## Problem details
Return the count of lines in the records that include the string "musique", and nothing besides it.

## Exercise inputs
▼▼▼

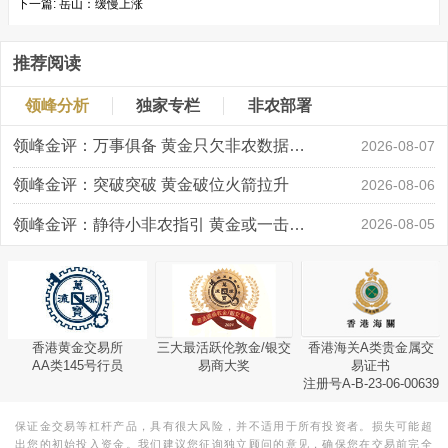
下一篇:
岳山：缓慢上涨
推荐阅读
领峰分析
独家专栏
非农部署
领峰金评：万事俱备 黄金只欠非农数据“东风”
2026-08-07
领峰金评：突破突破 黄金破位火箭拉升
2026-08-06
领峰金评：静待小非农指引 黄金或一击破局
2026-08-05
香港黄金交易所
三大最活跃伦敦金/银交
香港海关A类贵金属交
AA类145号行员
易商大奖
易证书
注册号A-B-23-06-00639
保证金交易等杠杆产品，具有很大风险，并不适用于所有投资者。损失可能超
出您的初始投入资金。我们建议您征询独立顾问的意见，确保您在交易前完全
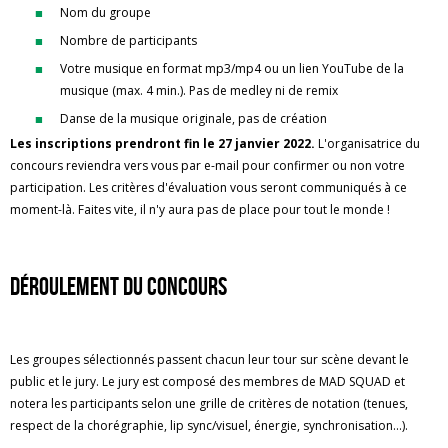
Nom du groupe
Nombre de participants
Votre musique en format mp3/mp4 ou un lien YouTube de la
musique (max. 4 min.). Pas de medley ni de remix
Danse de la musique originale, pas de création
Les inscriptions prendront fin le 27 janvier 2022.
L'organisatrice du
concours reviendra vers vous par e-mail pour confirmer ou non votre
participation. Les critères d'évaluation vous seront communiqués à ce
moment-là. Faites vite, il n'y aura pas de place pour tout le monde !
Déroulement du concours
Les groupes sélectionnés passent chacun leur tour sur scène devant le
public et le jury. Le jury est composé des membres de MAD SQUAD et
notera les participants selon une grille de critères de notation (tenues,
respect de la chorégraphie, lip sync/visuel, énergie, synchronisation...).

▲▲▲

## Result
3